Task — Extract, in full, the lines below, beginning at the first and ending with the line that contains "About Us (710, 655)". Pictures do not belong in the copy.
*** Raw data Section Begins ***
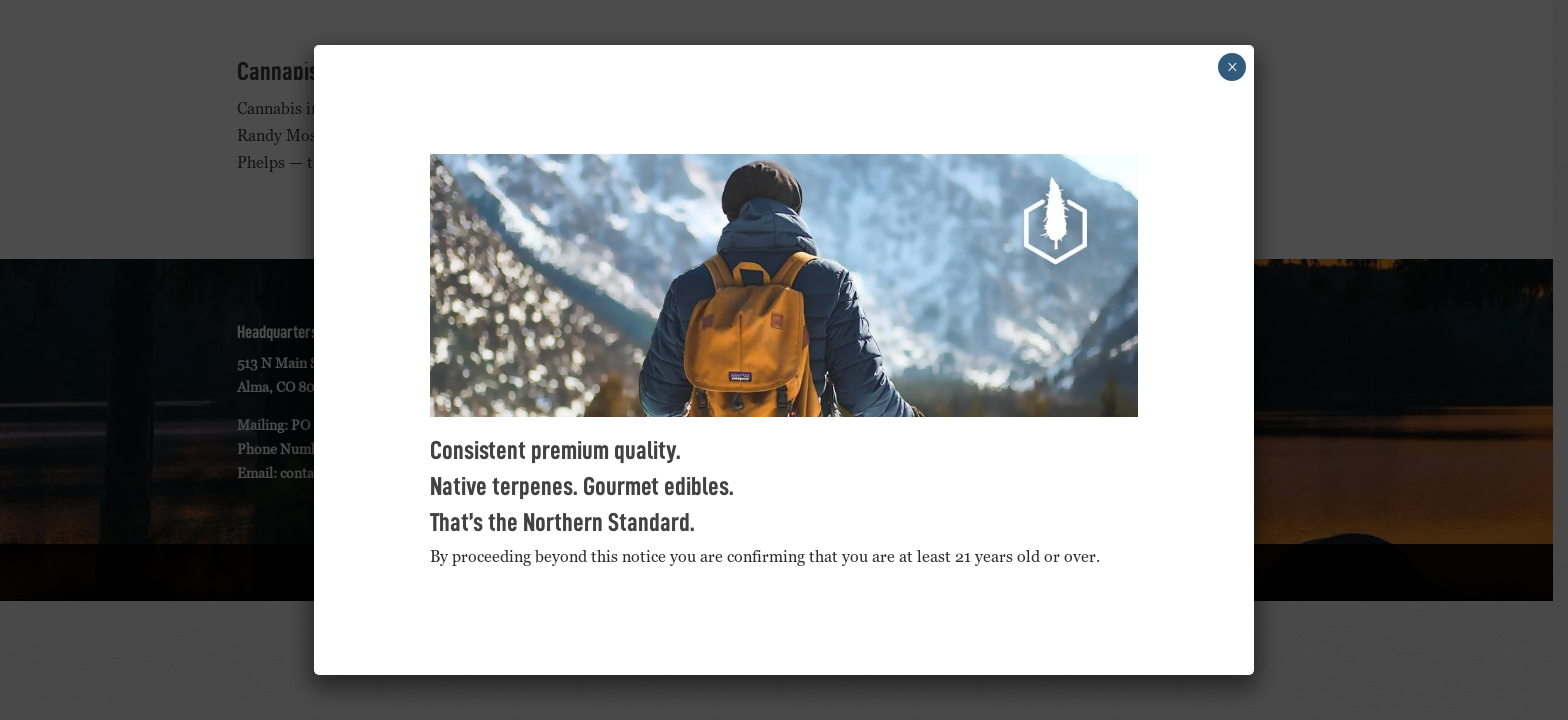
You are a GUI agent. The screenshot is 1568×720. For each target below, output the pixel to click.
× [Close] (1232, 67)
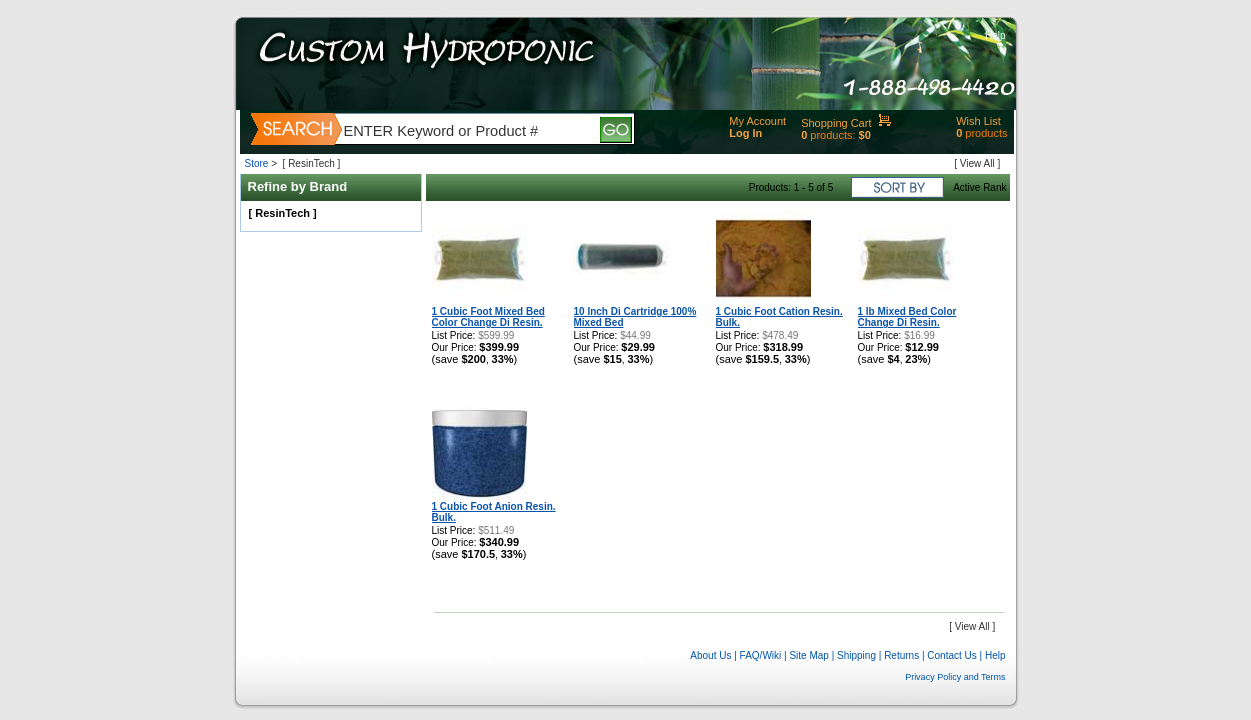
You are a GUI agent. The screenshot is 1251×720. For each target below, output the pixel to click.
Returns (901, 655)
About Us (710, 655)
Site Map (808, 655)
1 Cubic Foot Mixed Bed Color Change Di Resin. (488, 317)
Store (257, 163)
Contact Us (951, 655)
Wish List (978, 121)
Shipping (856, 655)
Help (995, 35)
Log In (745, 133)
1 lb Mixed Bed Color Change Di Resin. (907, 317)
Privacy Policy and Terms (955, 677)
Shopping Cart (836, 123)
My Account (757, 121)
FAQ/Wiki (761, 655)
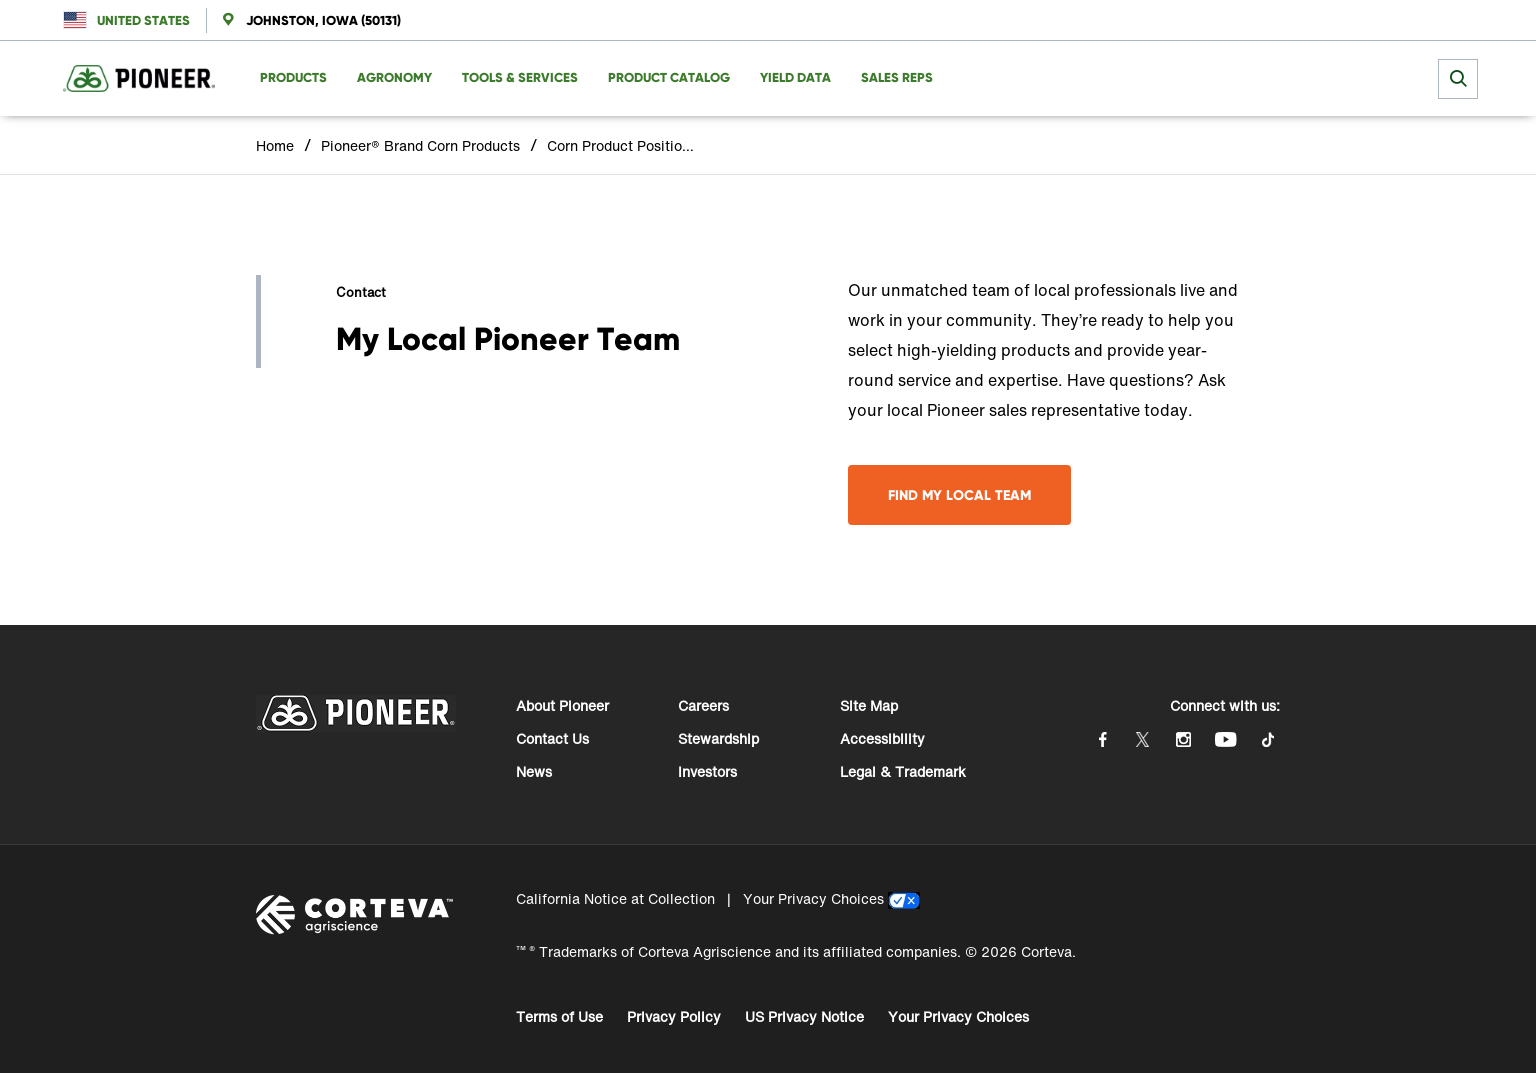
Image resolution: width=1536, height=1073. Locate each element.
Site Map (869, 705)
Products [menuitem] (293, 77)
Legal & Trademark (903, 771)
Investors (707, 771)
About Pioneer (562, 705)
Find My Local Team (959, 495)
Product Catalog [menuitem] (669, 77)
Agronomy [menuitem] (394, 77)
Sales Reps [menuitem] (897, 77)
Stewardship (718, 738)
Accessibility (882, 738)
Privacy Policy (674, 1016)
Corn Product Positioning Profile (622, 145)
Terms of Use (559, 1016)
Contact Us (552, 738)
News (534, 771)
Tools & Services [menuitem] (520, 77)
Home (275, 145)
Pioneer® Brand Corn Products (420, 145)
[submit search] (1458, 79)
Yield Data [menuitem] (795, 77)
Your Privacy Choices (813, 898)
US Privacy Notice (804, 1016)
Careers (703, 705)
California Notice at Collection (615, 898)
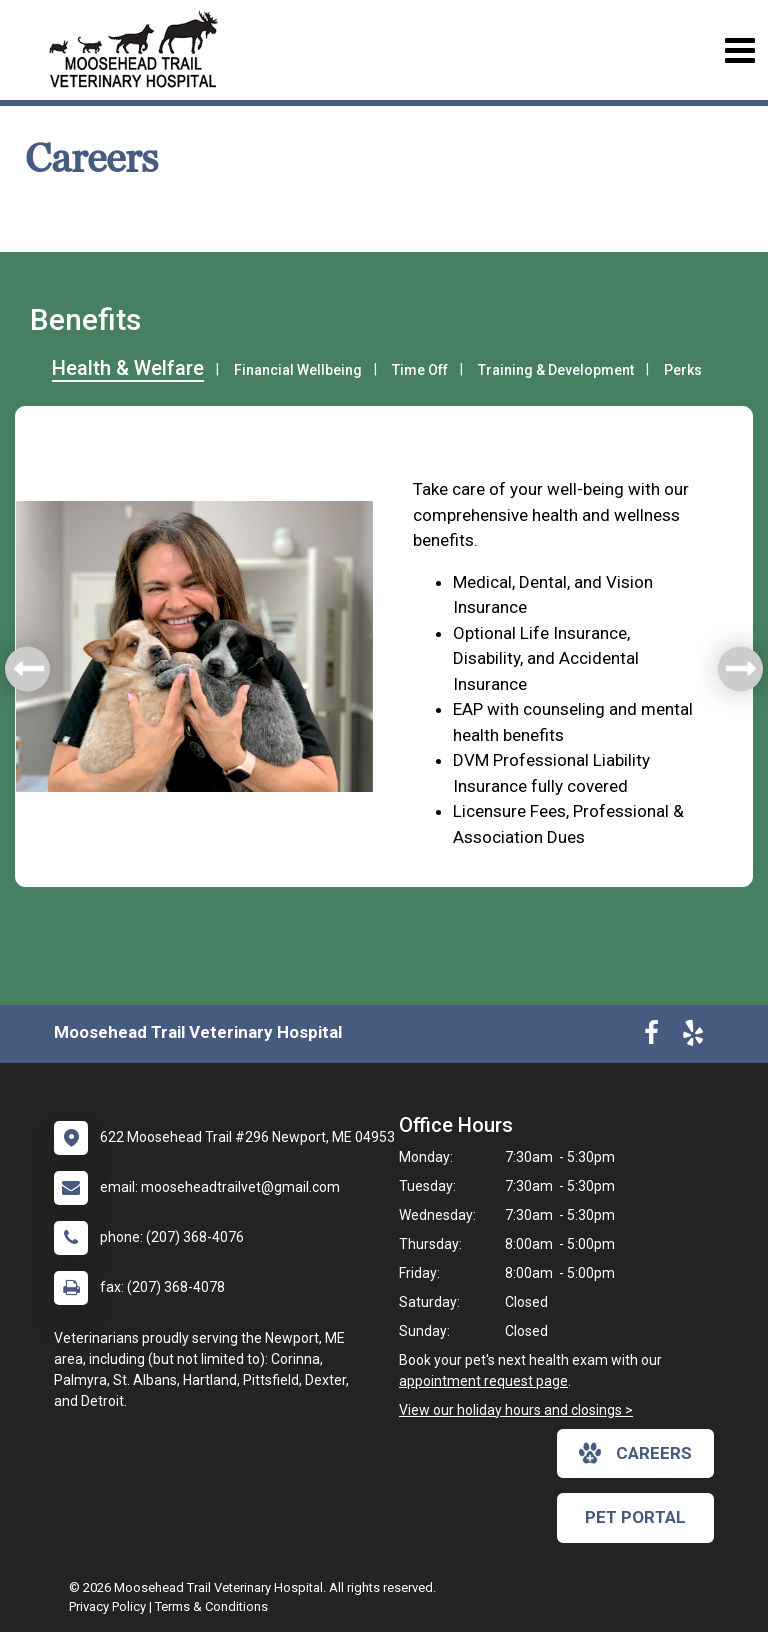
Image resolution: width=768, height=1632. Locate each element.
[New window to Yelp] (693, 1037)
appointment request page (483, 1381)
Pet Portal (635, 1517)
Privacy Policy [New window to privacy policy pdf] (107, 1606)
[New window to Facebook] (651, 1037)
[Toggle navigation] (739, 50)
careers (635, 1453)
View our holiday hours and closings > (516, 1410)
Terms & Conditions (211, 1606)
*** Raw data Section Ends ***
Your solution —
You are a GUI agent. The screenshot is 1568×720. For each target below, output the pixel to click.
× [Close] (1232, 67)
You are a GUI agent. The screenshot is 1251×720. For each target below, output the pixel to click.
Returns (901, 655)
About Us (710, 655)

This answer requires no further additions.